__Exercise prompt__. Run through the data and copy out every line that mentions the word "ihrem".

/---

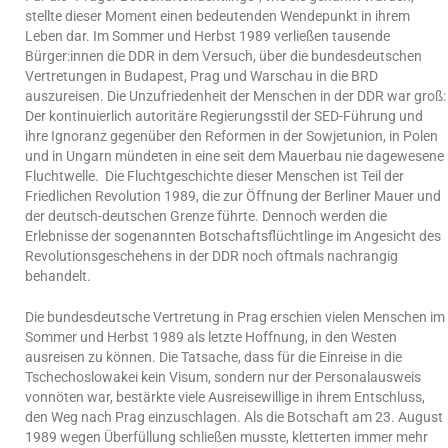
stellte dieser Moment einen bedeutenden Wendepunkt in ihrem
Leben dar. Im Sommer und Herbst 1989 verließen tausende
Bürger:innen die DDR in dem Versuch, über die bundesdeutschen
Vertretungen in Budapest, Prag und Warschau in die BRD
auszureisen. Die Unzufriedenheit der Menschen in der DDR war groß:
Der kontinuierlich autoritäre Regierungsstil der SED-Führung und
ihre Ignoranz gegenüber den Reformen in der Sowjetunion, in Polen
und in Ungarn mündeten in eine seit dem Mauerbau nie dagewesene
Fluchtwelle. Die Fluchtgeschichte dieser Menschen ist Teil der
Friedlichen Revolution 1989, die zur Öffnung der Berliner Mauer und
der deutsch-deutschen Grenze führte. Dennoch werden die
Erlebnisse der sogenannten Botschaftsflüchtlinge im Angesicht des
Revolutionsgeschehens in der DDR noch oftmals nachrangig
behandelt.
Die bundesdeutsche Vertretung in Prag erschien vielen Menschen im
Sommer und Herbst 1989 als letzte Hoffnung, in den Westen
ausreisen zu können. Die Tatsache, dass für die Einreise in die
Tschechoslowakei kein Visum, sondern nur der Personalausweis
vonnöten war, bestärkte viele Ausreisewillige in ihrem Entschluss,
den Weg nach Prag einzuschlagen. Als die Botschaft am 23. August
1989 wegen Überfüllung schließen musste, kletterten immer mehr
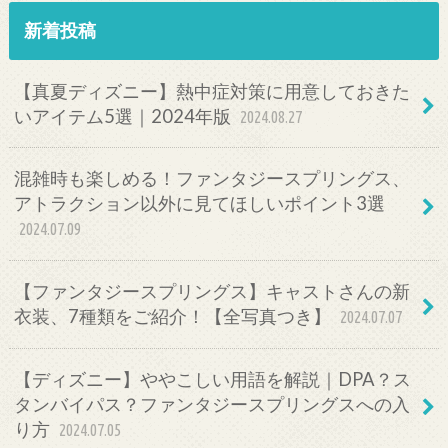
新着投稿
【真夏ディズニー】熱中症対策に用意しておきた
いアイテム5選｜2024年版
2024.08.27
混雑時も楽しめる！ファンタジースプリングス、
アトラクション以外に見てほしいポイント3選
2024.07.09
【ファンタジースプリングス】キャストさんの新
衣装、7種類をご紹介！【全写真つき】
2024.07.07
【ディズニー】ややこしい用語を解説｜DPA？ス
タンバイパス？ファンタジースプリングスへの入
り方
2024.07.05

\---

__Exercise response__.
stellte dieser Moment einen bedeutenden Wendepunkt in ihrem
vonnöten war, bestärkte viele Ausreisewillige in ihrem Entschluss,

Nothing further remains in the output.